A Dog For Charlie documentary
Charlie was born in 2007 to Charlene and Swifty, who live in a small two bedroom apartment in Malibu, California. Charlie seemed the typical baby, but as he grew older his parents felt that he was not making the eye contact or other connections of children his age. Charlie started pre-school, and the school recommended he be evaluated. After various tests and consultations, Charlie was diagnosed with autism. Charlie was then three years old. Charlie did not talk or otherwise communicate, engaged in repetitive behaviors, and was not aware of the dangers of the outside world, often bolting away from his parents. One time Charlie ran out onto the Pacific Coast Highway. To compound the challenges for Charlie’s parents, both are former addicts in recovery.
Autism is a modern medical dilemma for which there is no medically proven cause or cure. The U.S. Center for Disease Control and Prevention estimates that 1 in 68 American children have an autism spectrum disorder. Among boys, that number is 1 in 42. A study by the Harvard University School of Public Health has found that caring for an individual with autism can cost more than $3 million in that individual’s lifetime, and that the total cost of autism to society in the United States will soon reach $35 billion per year.
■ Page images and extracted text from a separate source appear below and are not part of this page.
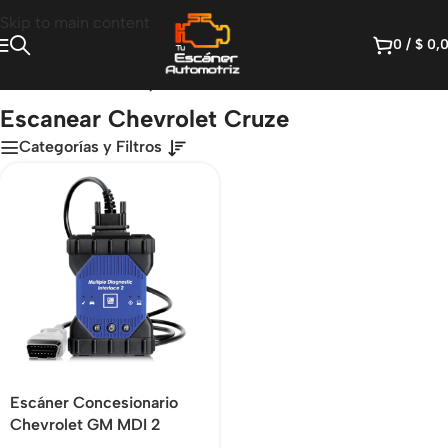
Skip to main content
0
/
$
0,
Inicio
/
Productos etiquetados “Escanear Chevrolet Cruze”
Escanear Chevrolet Cruze
Categorías y Filtros
Escáner Concesionario
Chevrolet GM MDI 2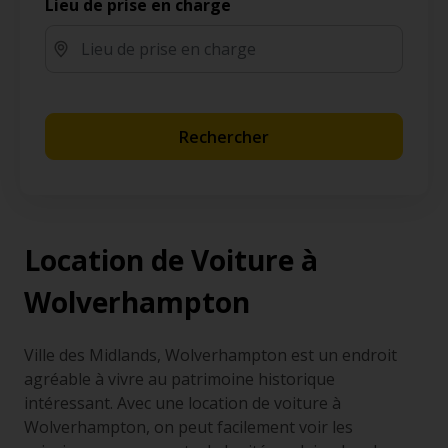
Lieu de prise en charge
Rechercher
Location de Voiture à
Wolverhampton
Ville des Midlands, Wolverhampton est un endroit
agréable à vivre au patrimoine historique
intéressant. Avec une location de voiture à
Wolverhampton, on peut facilement voir les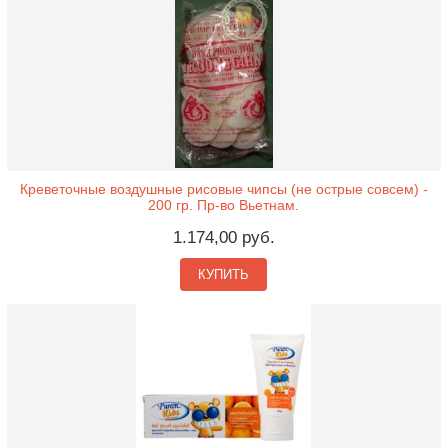
Креветочные воздушные рисовые чипсы (не острые совсем) -
200 гр. Пр-во Вьетнам.
1.174,00 руб.
КУПИТЬ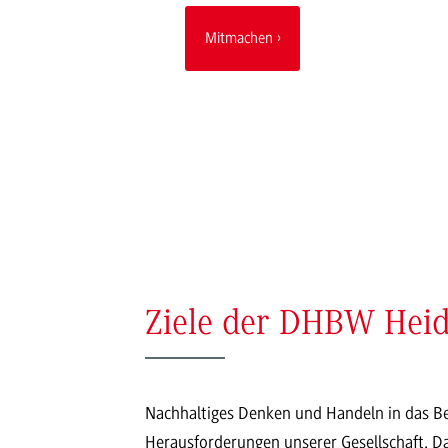
Mitmachen
Ziele der DHBW Hei
Nachhaltiges Denken und Handeln in das Be
Herausforderungen unserer Gesellschaft. D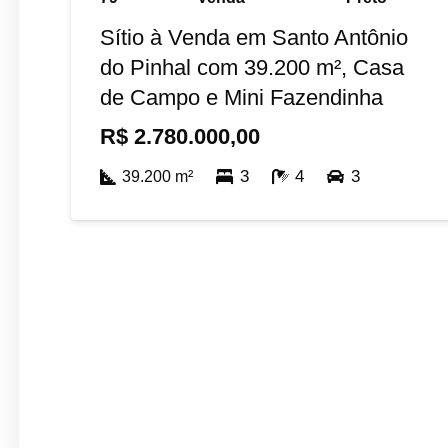
Sítio à Venda em Santo Antônio
do Pinhal com 39.200 m², Casa
de Campo e Mini Fazendinha
R$
2.780.000,00
3
4
3
39.200
m²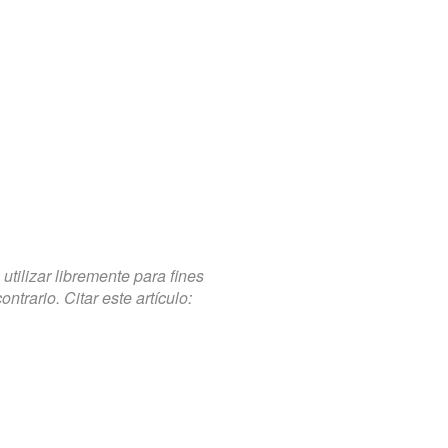
tilizar libremente para fines
trario. Citar este artículo:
However, based upon current medical knowledge, early intervention with proven behavioral therapies are changing the way the autistic brain functions, and are substantially improving the outcome for autistic children. It is possible these intervention therapies may ultimately significantly “re-wire” that autistic brain.
It took over a year, and many medical visits and meetings with government health care representatives, but Charlie finally was approved for intervention therapies. Since he was four, Charlie goes to the Shabani Institute in Santa Monica, California every weekday afternoon for four hours of intensive Applied Behavior Analysis therapy.
Charlie’s parents learned through an autism outreach program that dogs were being specially trained to assist autistic children, and they thought a trained companion dog might be a great help to them. Although not all autistic children will tolerate or benefit from a dog, Charlie’s parents believed that a dog might provide safety and security to Charlie. And because of the naturally social nature of a dog, maybe a dog could help with Charlie’s social development.
To obtain a trained service dog, the family had to be approved and had to raise the money required to acquire and train a special dog. It took some time, but the family raised the money and was approved for a dog, and were then placed on the list for the next litter, if an appropriate puppy was in the litter.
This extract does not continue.